Restrictions breed creativity, with Caterpillar, the restrictions were as follows: one Quonset Hut, two endwalls, eight units, all one story—no stairs and no zoning variances. Architect, Ishtiaq Rafiuddin, came back with a very strong and simple proposal. He understood the desire to invest in the quality of the spaces—indoor and outdoor—therefore he proposed using 100 percent prefabricated Quonset Hut components for almost every portion of the project. Rafiuddin implemented window frames purchased directly from the Quonset Hut manufacturer and even made the proposal to use their very basic endwall system for our two large endwalls. The entire exterior of the hut, except for the glazing, was purchased from the Quonset Hut provider; this minimized investment in structure and the exterior shell.
The result is an 8,000 SF, residential project in Core City, Detroit. A simple project that saves and then invests into the elements that truly matter—the quality of indoor and outdoor space and generous landscape. A rigid and disciplined approach whose objective was poetry.
Using a Quonset Hut allows the project to offer impressive span and height to the spaces. Each apartment has 23 foot ceilings and 12 to 18 windows and receives both Southeastern and Northwestern light. The units are designed to capture the sunrise in the bedrooms and the sunset in the living room, which reflects off of the calming, curved walls—creating an aura of ceremony and reflection.
The building features a wraparound deck anchored by a 160+ tree woodland. On the backside of the structure you will find arborvitaes, river birches and hornbeams in a staggered pattern—inspired by sheet music for A Love Supreme by John Coltrane—to create privacy for the units and visual interest for the deck.
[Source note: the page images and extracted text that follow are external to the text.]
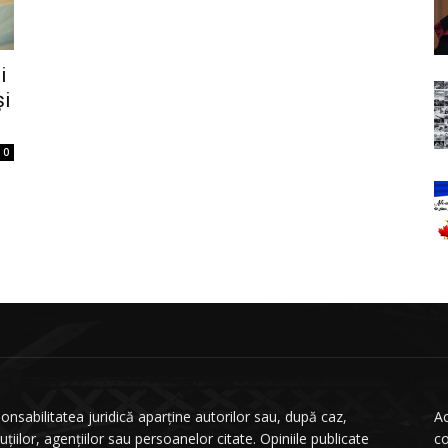
i
şi
0
onsabilitatea juridică aparține autorilor sau, după caz,
Ac
tuțiilor, agențiilor sau persoanelor citate. Opiniile publicate
co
Terrazzo tiles salvaged from a previous development were added as walkways and public benches on the perimeter of the woodland invite neighborhood passersby to stop and enjoy the greenspace, while still providing privacy for the futuristic monument existing within.
The project turns the standard ratios of a multi-family project totally upside down. Instead of 150 apartments surrounded by eight trees with just one window per room, Caterpillar provides eight apartments surrounded by 150 trees and 12-18 windows per room.
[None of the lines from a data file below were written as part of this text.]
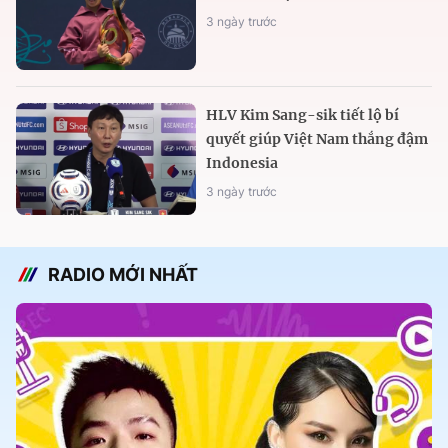
3 ngày trước
HLV Kim Sang-sik tiết lộ bí
quyết giúp Việt Nam thắng đậm
Indonesia
3 ngày trước
RADIO MỚI NHẤT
Caterpillar expands on the success of True North, a previous development from Prince Concepts completed in 2017 that sprinkled eight Quonset huts of various shapes and sizes across 25,000 SF of land, cut them into 10 leasable units, planted 63 trees, and, on average, offered residents 16 foot ceilings. The result was a sculptural community with public and semi-private outdoor nooks that was Named 2017’s Multi-Family development of the year by Architect’s Newspaper, was a winner of a Progressive Architecture award, and was one of six finalists for the prestigious Mies Crown Hall Americas prize.